● **Required work**: Show every line of the data where the word "Farba" can be found.
==============================
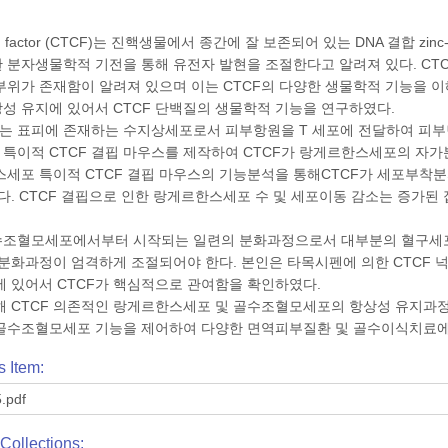
ing factor (CTCF)는 진핵생물에서 종간에 잘 보존되어 있는 DNA 결합 
 분자생물학적 기전을 통해 유전자 발현을 조절한다고 알려져 있다. CTC
합 부위가 존재함이 알려져 있으며 이는 CTCF의 다양한 생물학적 기능을 
성 유지에 있어서 CTCF 단백질의 생물학적 기능을 연구하였다.
 표피에 존재하는 수지상세포로서 피부항원을 T 세포에 전달하여 피부
특이적 CTCF 결핍 마우스를 제작하여 CTCF가 랑게르한스세포의 자
스세포 특이적 CTCF 결핍 마우스의 기능분석을 통해CTCF가 세포부
었다. CTCF 결핍으로 인한 랑게르한스세포 수 및 세포이동 감소는 증가
조혈모세포에서부터 시작되는 일련의 분화과정으로서 대부분의 혈구세포
 분화과정이 엄격하게 조절되어야 한다. 본인은 타목시펜에 의한 CTCF
에 있어서 CTCF가 핵심적으로 관여함을 확인하였다.
해 CTCF 의존적인 랑게르한스세포 및 골수조혈모세포의 항상성 유지과정을
골수조혈모세포 기능을 제어하여 다양한 면역피부질환 및 골수이식치료에
s Item:
.pdf
Collections:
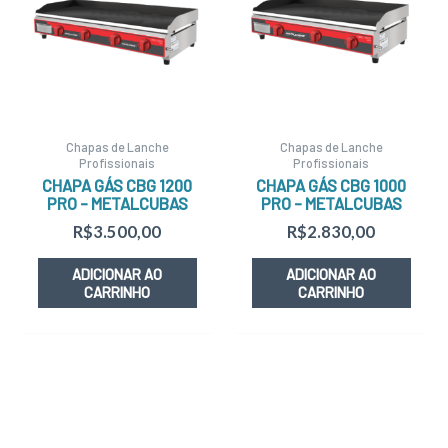
Chapas de Lanche
Chapas de Lanche
Profissionais
Profissionais
CHAPA GÁS CBG 1200
CHAPA GÁS CBG 1000
PRO – METALCUBAS
PRO – METALCUBAS
R$
3.500,00
R$
2.830,00
ADICIONAR AO
ADICIONAR AO
CARRINHO
CARRINHO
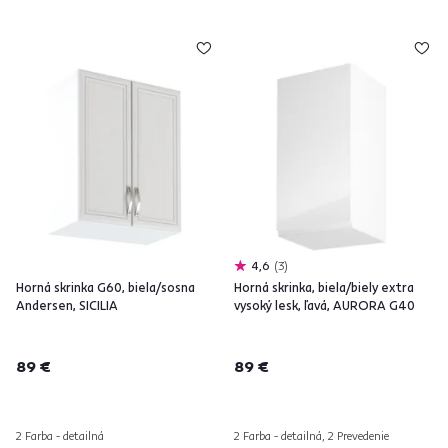
4,6
3
Horná skrinka G60, biela/sosna
Horná skrinka, biela/biely extra
Andersen, SICILIA
vysoký lesk, ľavá, AURORA G40
89 €
89 €
2 Farba - detailná
2 Farba - detailná, 2 Prevedenie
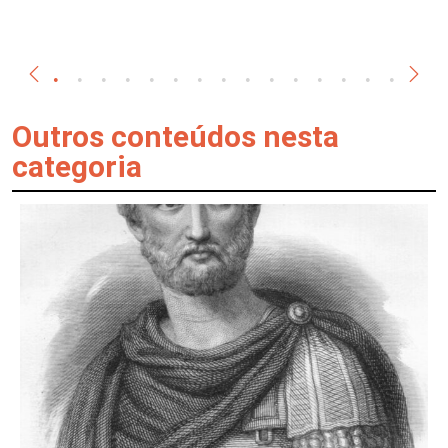
Outros conteúdos nesta
categoria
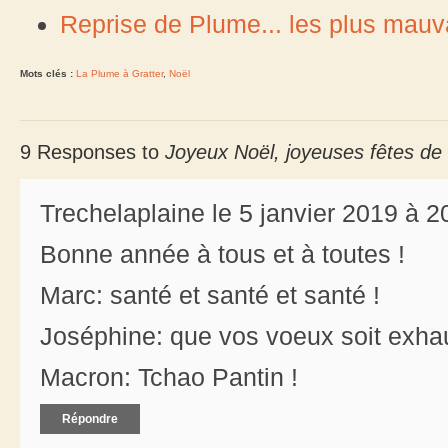
Reprise de Plume... les plus mauva
Mots clés :
La Plume à Gratter
,
Noël
9 Responses to
Joyeux Noël, joyeuses fêtes de 
Trechelaplaine le 5 janvier 2019 à 2
Bonne année à tous et à toutes !
Marc: santé et santé et santé !
Joséphine: que vos voeux soit exha
Macron: Tchao Pantin !
Répondre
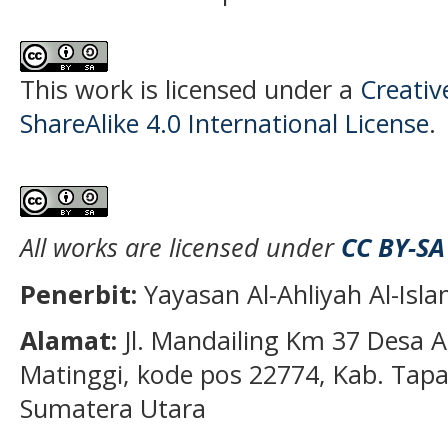
This work is licensed under a
Creati
ShareAlike 4.0 International License
.
All works are licensed under
CC BY-SA
Penerbit:
Yayasan Al-Ahliyah Al-Isl
Alamat:
Jl. Mandailing Km 37 Desa A
Matinggi, kode pos 22774, Kab. Tapan
Sumatera Utara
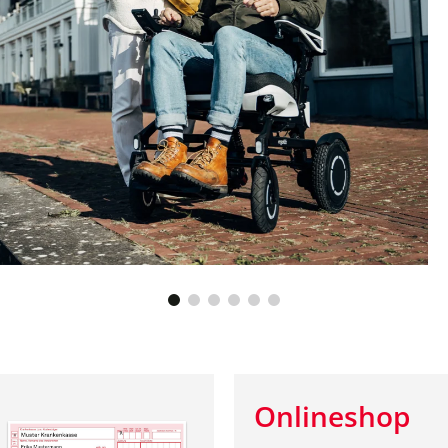
Onlineshop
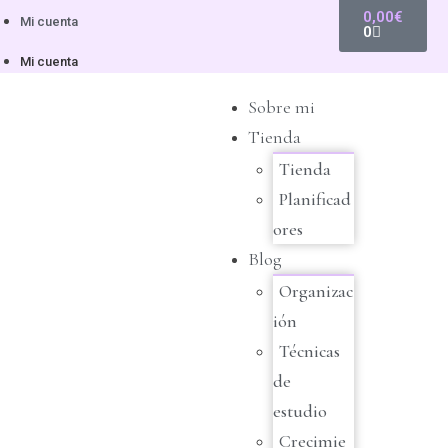
0,00
€
Mi cuenta
0
Mi cuenta
Sobre mi
Tienda
Tienda
Planificad
ores
Blog
Organizac
ión
Técnicas
de
estudio
Crecimie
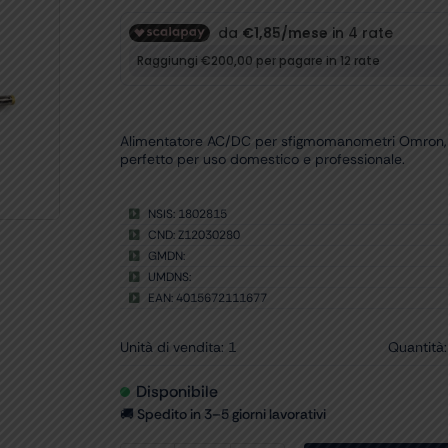
Alimentatore AC/DC per sfigmomanometri Omron, ide
perfetto per uso domestico e professionale.
NSIS: 1802815
CND: Z12030280
GMDN:
UMDNS:
EAN: 4015672111677
Unità di vendita: 1
Quantità:
Disponibile
🚚 Spedito in 3–5 giorni lavorativi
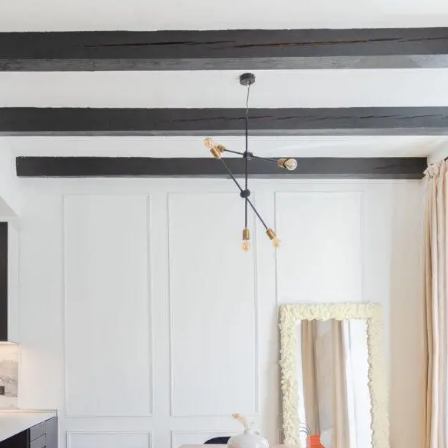
 Made in
Marseille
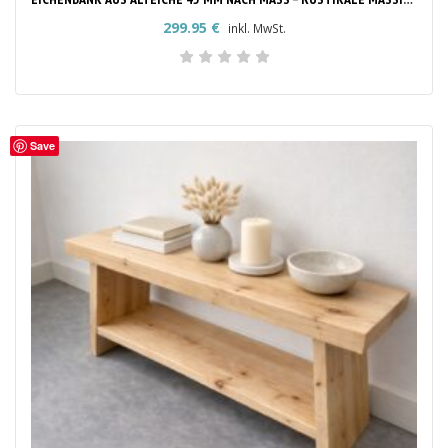
299.95
€
inkl. MwSt.
Save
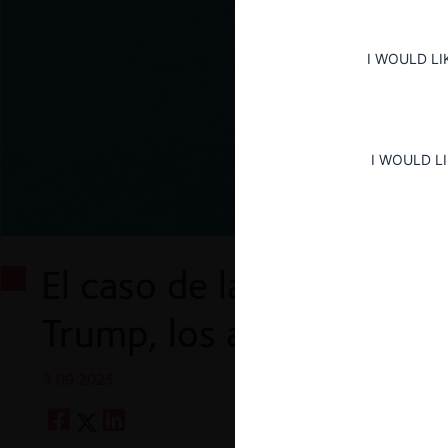
I WOULD LI
I WOULD L
El caso de la Trusted New
Trump, los antivacunas y
3.09.2025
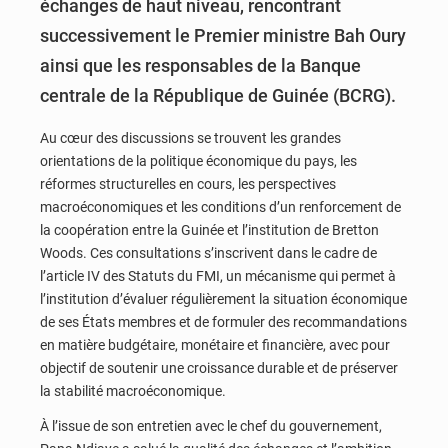
échanges de haut niveau, rencontrant
successivement le Premier ministre Bah Oury
ainsi que les responsables de la Banque
centrale de la République de Guinée (BCRG).
Au cœur des discussions se trouvent les grandes
orientations de la politique économique du pays, les
réformes structurelles en cours, les perspectives
macroéconomiques et les conditions d’un renforcement de
la coopération entre la Guinée et l’institution de Bretton
Woods. Ces consultations s’inscrivent dans le cadre de
l’article IV des Statuts du FMI, un mécanisme qui permet à
l’institution d’évaluer régulièrement la situation économique
de ses États membres et de formuler des recommandations
en matière budgétaire, monétaire et financière, avec pour
objectif de soutenir une croissance durable et de préserver
la stabilité macroéconomique.
À l’issue de son entretien avec le chef du gouvernement,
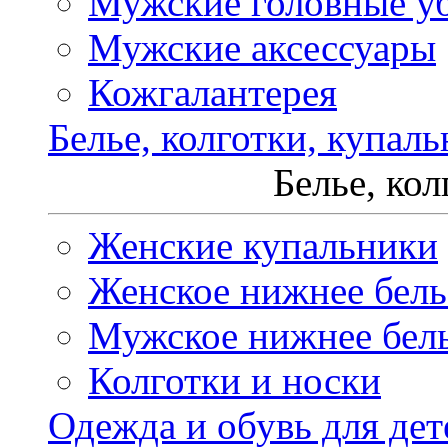
Мужские головные у
Мужские аксессуары
Кожгалантерея
Белье, колготки, купал
Белье, ко
Женские купальники
Женское нижнее бель
Мужское нижнее бел
Колготки и носки
Одежда и обувь для дет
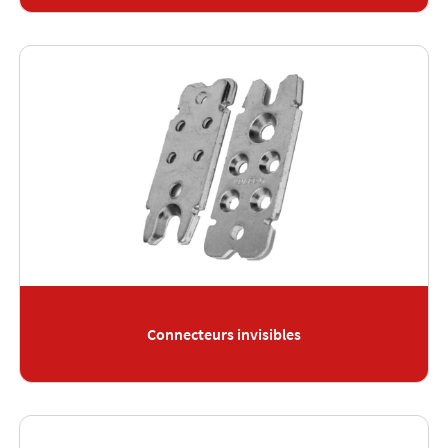
Connecteurs invisibles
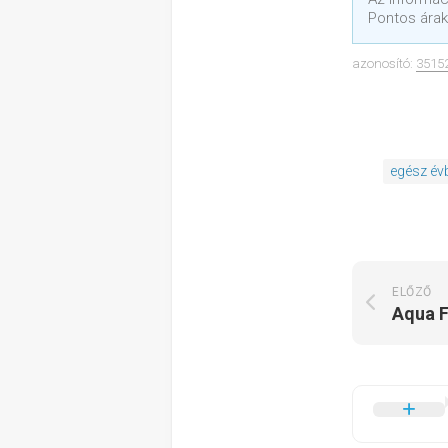
Pontos árak
azonosító:
3515
egész év
ELŐZŐ
Aqua F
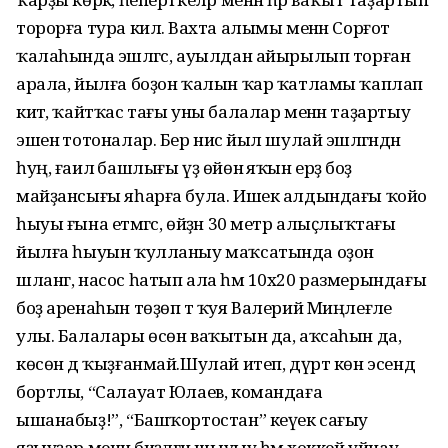
торорға тура килә. Вахта алымы менән Сорғот
ҡалаһында эшләгәс, ауылдан айырылып торған
арала, йылға боҙон ҡалын ҡар ҡатламы ҡаплап
китә, ҡайтҡас тағы уны балалар менән таҙартыу
эшенә тотоналар. Бер нисә йыл шулай эшләгәндән
һуң, ғаилә башлығы үҙ өйөнә яҡын ерҙә боҙ
майҙансығы яһарға була. Ишек алдындағы ҡойо
һыуы ғына етмәгәс, өйҙән 30 метр алыҫлыҡтағы
йылға һыуын ҡулланыу маҡсатында оҙон
шланг, насос һатып ала һәм 10х20 размерындағы
боҙ аренаһын төҙөп тә ҡуя Валерий Миңлеғәле
улы. Балалары өсөн ваҡытын да, аҡсаһын да,
көсөн дә ҡыҙғанмай.Шулай итеп, дүрт көн эсендә
бортлы, “Салауат Юлаев, командаға
ышанабыҙ!”, “Башҡортостан” кеүек сағыу
яҙыуҙар менән биҙәлгән шыуыу һәм хоккей уйнау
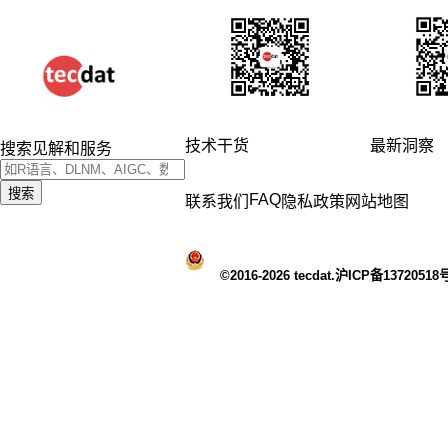
技术干货
最新洞察
搜索见解和服务
搜索
FAQ
联系我们
隐私政策
网站地图
©2016-2026 tecdat.沪ICP备13720518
==============================
● **Result**:
2 Farba - detailná
2 Farba - detailná, 2 Prevedenie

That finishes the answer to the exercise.